[Aim of the exercise] Return the entries verbatim and drop every picture.

(Extracted page text data)
====

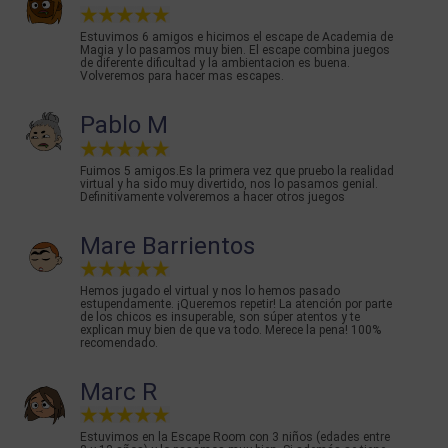
Estuvimos 6 amigos e hicimos el escape de Academia de
Magia y lo pasamos muy bien. El escape combina juegos
de diferente dificultad y la ambientacion es buena.
Volveremos para hacer mas escapes.
Pablo M
Fuimos 5 amigos.Es la primera vez que pruebo la realidad
virtual y ha sido muy divertido, nos lo pasamos genial.
Definitivamente volveremos a hacer otros juegos
Mare Barrientos
Hemos jugado el virtual y nos lo hemos pasado
estupendamente. ¡Queremos repetir! La atención por parte
de los chicos es insuperable, son súper atentos y te
explican muy bien de que va todo. Merece la pena! 100%
recomendado.
Marc R
Estuvimos en la Escape Room con 3 niños (edades entre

====

[Answer to this exercise]
Estuvimos 6 amigos e hicimos el escape de Academia de
Magia y lo pasamos muy bien. El escape combina juegos
de diferente dificultad y la ambientacion es buena.
Volveremos para hacer mas escapes.
Pablo M
Fuimos 5 amigos.Es la primera vez que pruebo la realidad
virtual y ha sido muy divertido, nos lo pasamos genial.
Definitivamente volveremos a hacer otros juegos
Mare Barrientos
Hemos jugado el virtual y nos lo hemos pasado
estupendamente. ¡Queremos repetir! La atención por parte
de los chicos es insuperable, son súper atentos y te
explican muy bien de que va todo. Merece la pena! 100%
recomendado.
Marc R
Estuvimos en la Escape Room con 3 niños (edades entre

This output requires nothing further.